Highlight healthy food

Picking the right foods will help you reach your goals of weight loss and normal blood sugars. Enjoy a diet filled with fiber. Fiber comes from plants and may help to lower blood glucose. Foods high in fiber include bran cereals, cooked beans and peas, whole-grain bread, fruits and vegetables. Always start your day with a nutritious breakfast, enjoy a light lunch and end the day with a dinner highlighting lean meats or proteins, low-fat dairy, complex carbohydrates, fruits and vegetables. It’s also important to watch portion sizes.
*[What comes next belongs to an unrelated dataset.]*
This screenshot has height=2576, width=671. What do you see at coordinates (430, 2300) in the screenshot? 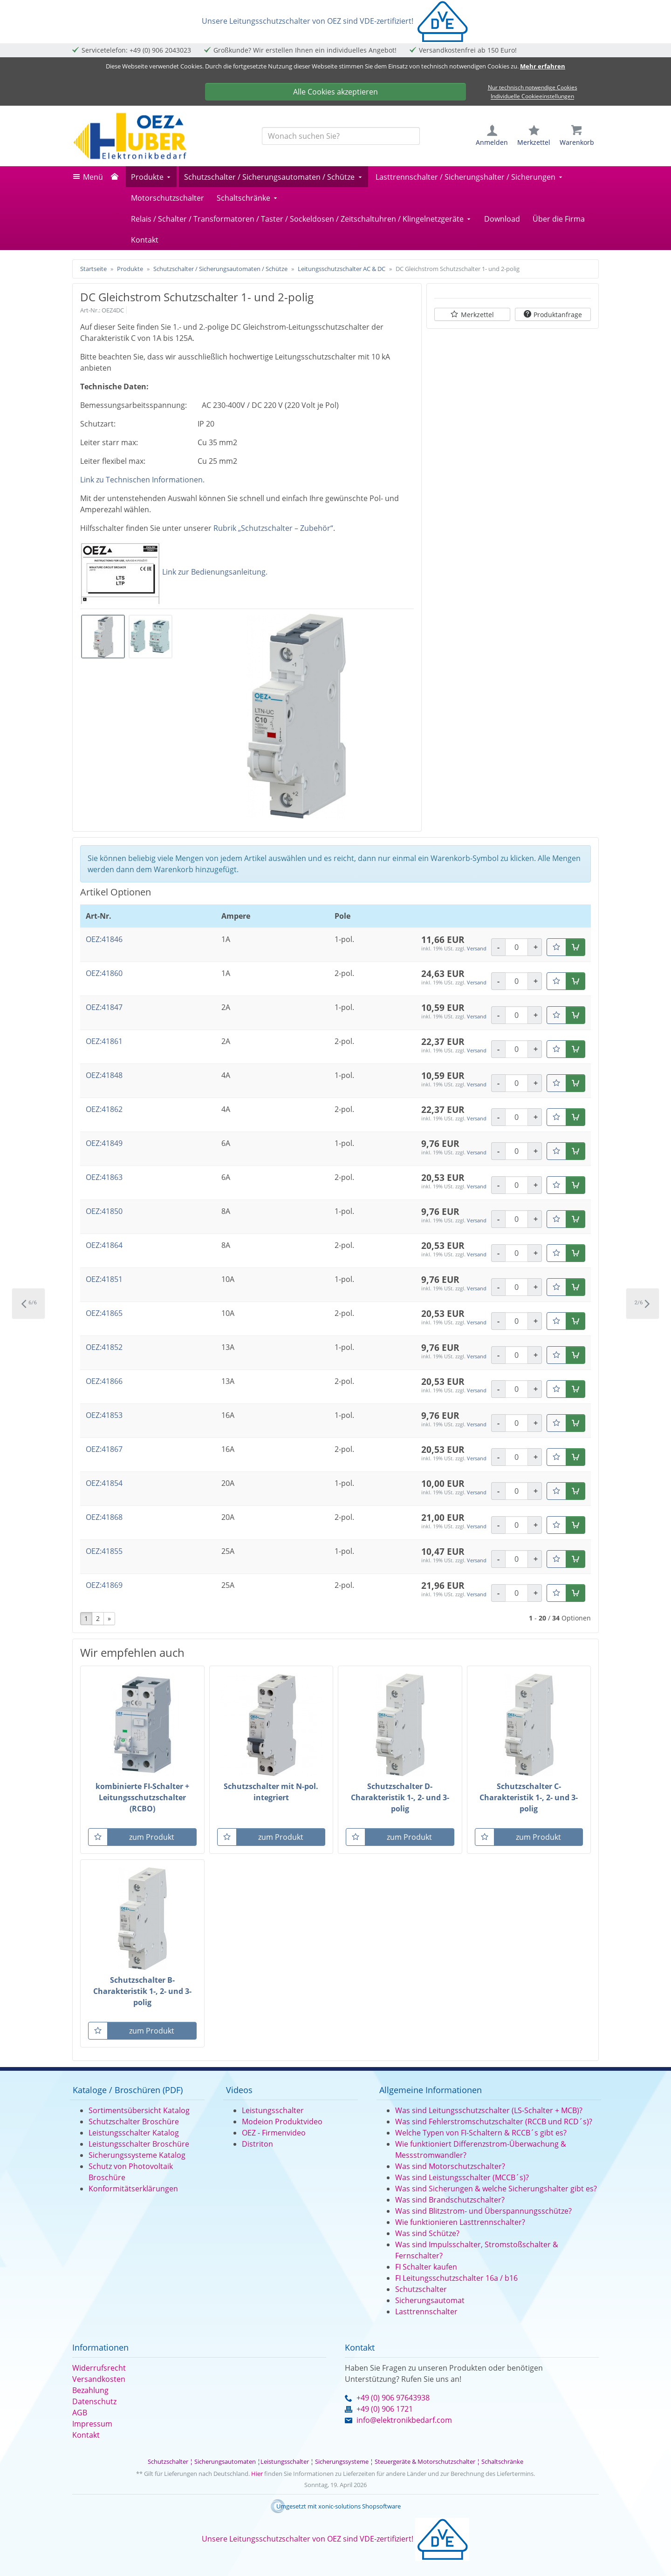 I see `Sicherungsautomat` at bounding box center [430, 2300].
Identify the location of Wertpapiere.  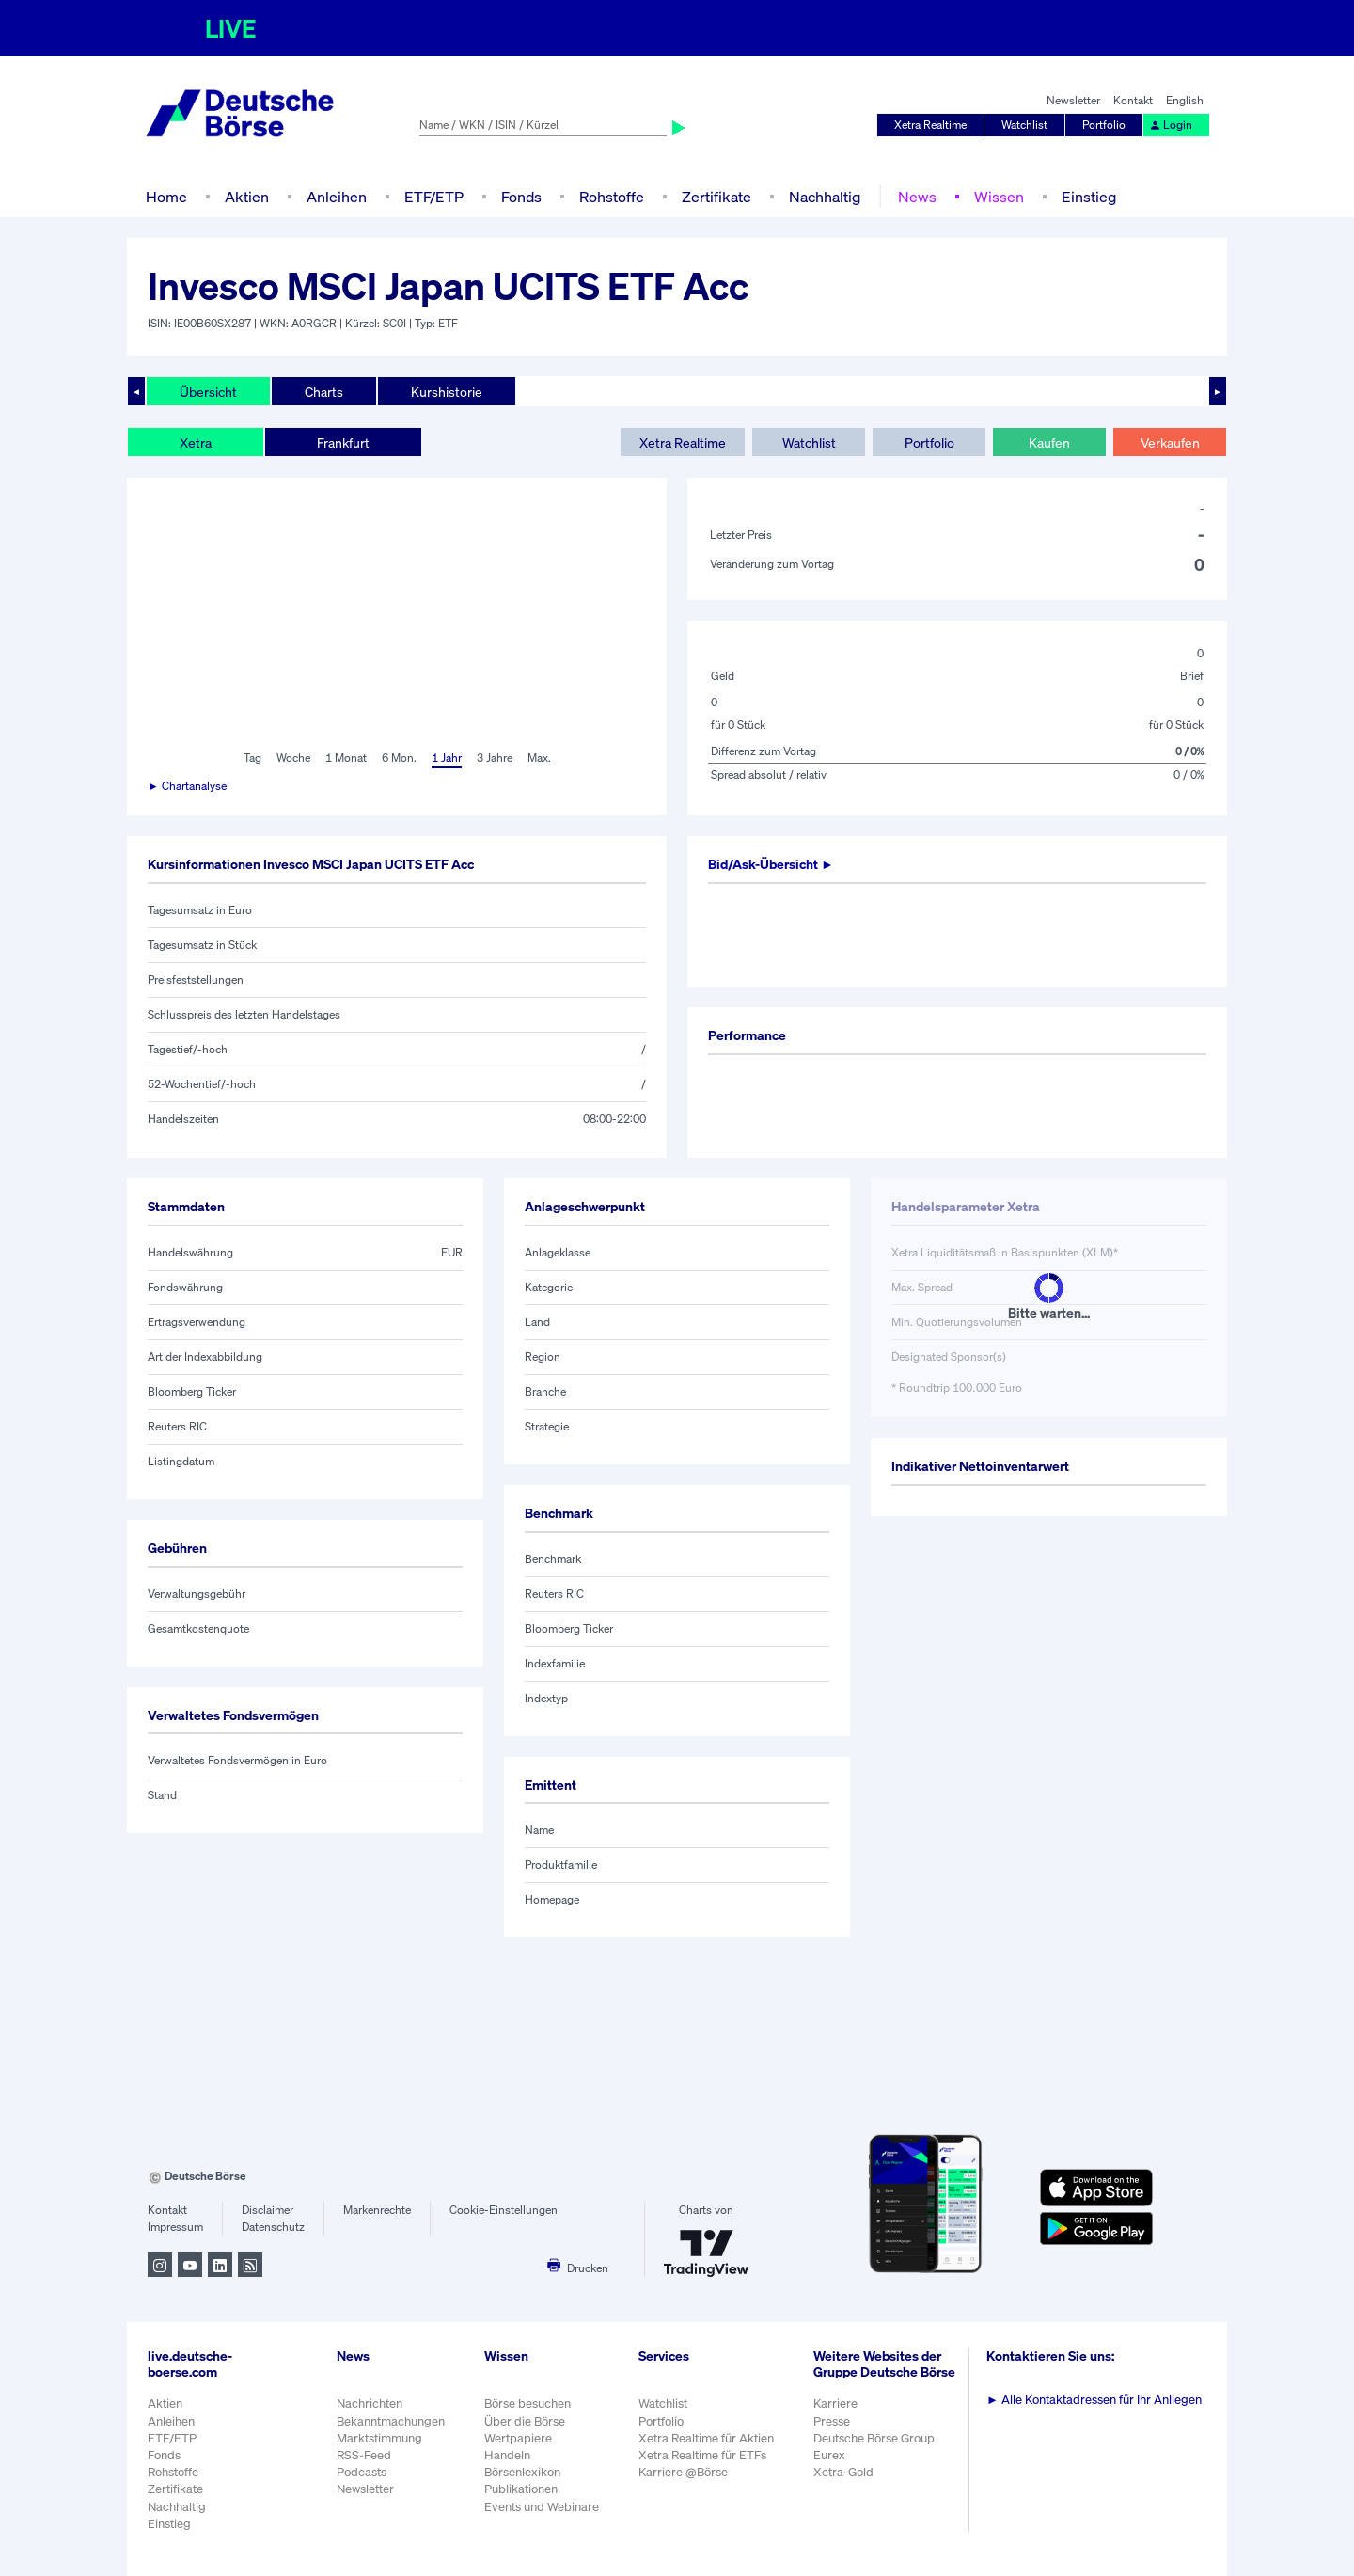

Read food labels to identify serving sizes of the foods you like to eat. The most important thing to remember is that good nutrition means eating a variety of foods.



Pumpkin parfait

Serves 5

1 pkg. (1.34 oz.) fat-free/sugar-free instant vanilla pudding

1 1/2 cup skim milk

1 cup canned pumpkin

1 tsp. pumpkin pie spice

1/2 cup gingersnap cookie crumbles (10-12 cookies)

5 tablespoon whipped topping

Prepare pudding according to package directions using 1-1/2 cup milk.

Stir pumpkin and pumpkin pie spice into pudding mixture.

Spoon 1/2 pumpkin pudding mixture evenly into 5 clear parfait serving dishes.

Top each pudding with 1 tbsp cookie crumbs.

Spoon remaining pudding evenly on top of cookie crumbs.

Top each parfait with 1 tbsp. whipped topping. Sprinkle remaining crumbs on whipped topping.